■ **Your objective**: Transcribe all of the records word for word, please, omitting the pictures.

■ **Input data**:
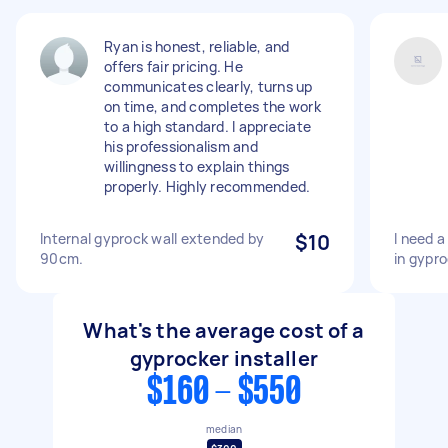
Ryan is honest, reliable, and
offers fair pricing. He
communicates clearly, turns up
on time, and completes the work
to a high standard. I appreciate
his professionalism and
willingness to explain things
properly. Highly recommended.
Internal gyprock wall extended by
$10
I need a
90cm.
in gypro
What's the average cost of a
gyprocker installer
$160 - $550
median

■ **Response area**:
Ryan is honest, reliable, and
offers fair pricing. He
communicates clearly, turns up
on time, and completes the work
to a high standard. I appreciate
his professionalism and
willingness to explain things
properly. Highly recommended.
Internal gyprock wall extended by
$10
I need a
90cm.
in gypro
What's the average cost of a
gyprocker installer
$160 - $550
median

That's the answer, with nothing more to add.